Przedsiębiorcy społeczni
Mniej wyrozumiały dla klasy politycznej był Henryk Wujec, członek Stałej Konferencji Ekonomii Społecznej oraz wiceprzewodniczący Zespołu ds. rozwiązań systemowych w zakresie ekonomii społecznej. Przypomniał, że jednym z zadań Zespołu miało być doprowadzenie do podpisania Paktu Ekonomii Społecznej.
– Pakt był gotowy, zaakceptowany przez stronę społeczną, miał również swoich zwolenników w rządzie, jednak do podpisania nigdy nie doszło – przypomniał Wujec. Wyraził również żal, że urzędnikiem państwowym najwyższej rangi obecnym na konferencji jest dyrektor Więckiewicz. – Politycy z najwyższej półki jeszcze nie czują ekonomii społecznej – powiedział Wujec i zaznaczył, że w tym zakresie czeka nas jeszcze duża praca do wykonania.
Wujec upomniał się również o większą i silniejszą reprezentację sektora ekonomii społecznej w pracach Zespołu oraz innych gremiach, które są elementem systemowej zmiany w polskiej ekonomii społecznej.
Na zakończenie panelu Tomasz Schimanek podkreślił, że bez względu na to kiedy i jak nowe prawo o przedsiębiorczości społecznej wejdzie w życie, nie rozwiąże ono wszystkich problemów sektora. Duża część pracy pozostaje w rękach przedsiębiorców społecznych.

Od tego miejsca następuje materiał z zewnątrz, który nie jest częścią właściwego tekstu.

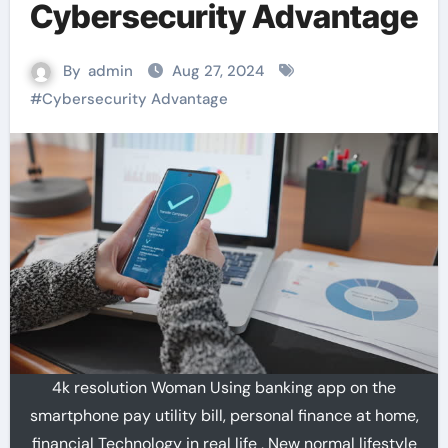
Cybersecurity Advantage
By
admin
Aug 27, 2024
#
Cybersecurity Advantage
4k resolution Woman Using banking app on the
smartphone pay utility bill, personal finance at home,
financial Technology in real life , New normal lifestyle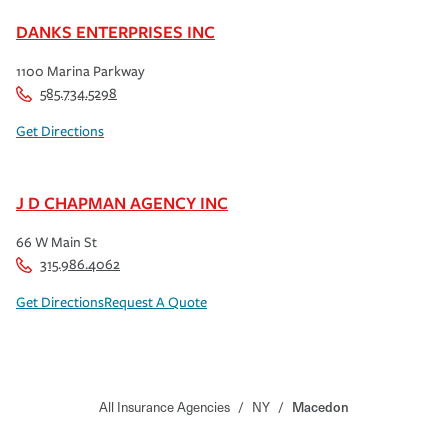
DANKS ENTERPRISES INC
1100 Marina Parkway
585.734.5298
Get Directions
J D CHAPMAN AGENCY INC
66 W Main St
315.986.4062
Get Directions
Request A Quote
All Insurance Agencies
/
NY
/
Macedon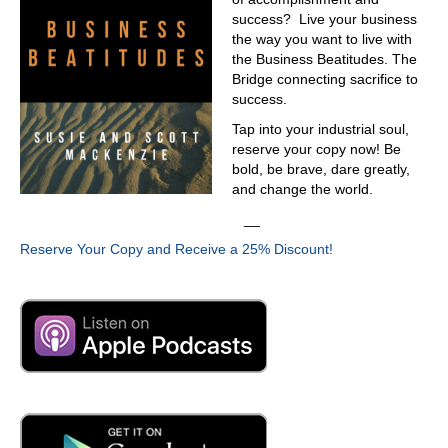
success? Live your business
the way you want to live with
the Business Beatitudes. The
Bridge connecting sacrifice to
success.
Tap into your industrial soul,
reserve your copy now! Be
bold, be brave, dare greatly,
and change the world.
__
Reserve Your Copy and Receive a 25% Discount!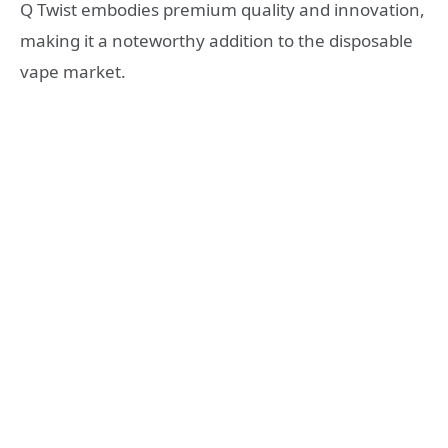
Q Twist embodies premium quality and innovation,
making it a noteworthy addition to the disposable
vape market.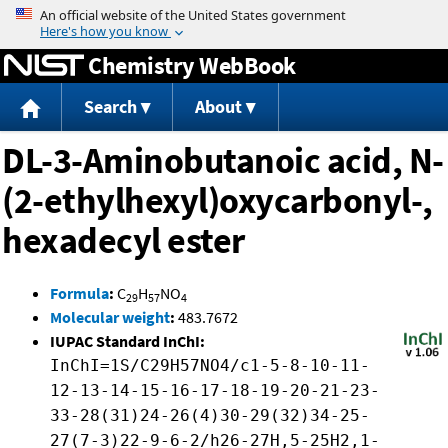
Jump to content
Chemistry WebBook
Search
About
DL-3-Aminobutanoic acid, N-
(2-ethylhexyl)oxycarbonyl-,
hexadecyl ester
Formula
:
C
H
NO
29
57
4
Molecular weight
:
483.7672
IUPAC Standard InChI:
InChI=1S/C29H57NO4/c1-5-8-10-11-
12-13-14-15-16-17-18-19-20-21-23-
33-28(31)24-26(4)30-29(32)34-25-
27(7-3)22-9-6-2/h26-27H,5-25H2,1-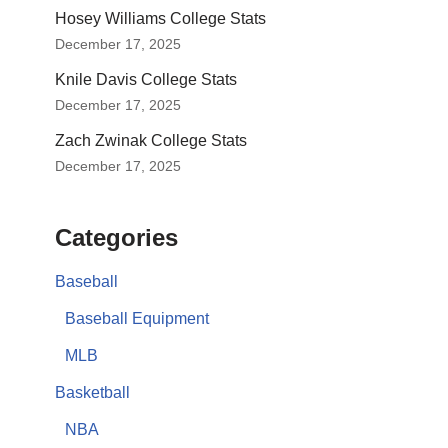
Hosey Williams College Stats
December 17, 2025
Knile Davis College Stats
December 17, 2025
Zach Zwinak College Stats
December 17, 2025
Categories
Baseball
Baseball Equipment
MLB
Basketball
NBA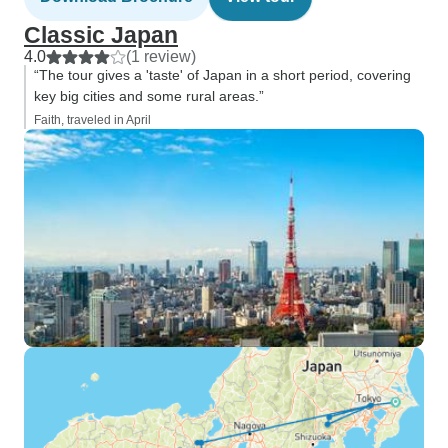
Classic Japan
4.0
(1 review)
“The tour gives a 'taste' of Japan in a short period, covering
key big cities and some rural areas.”
Faith, traveled in April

Z kolei Krzysztof Więckiewicz zaznaczył, że wierzy w to, że ustawa, kiedy już wejdzie w życie, będzie stymulatorem zmiany społecznej, pozwoli ujawnić się nowemu paradygmatowi, w którym społeczna wartość dodana zostanie zauważona i doceniona i w ten sposób zmieni myślenie o roli państwa i obywateli w pomocy społecznej.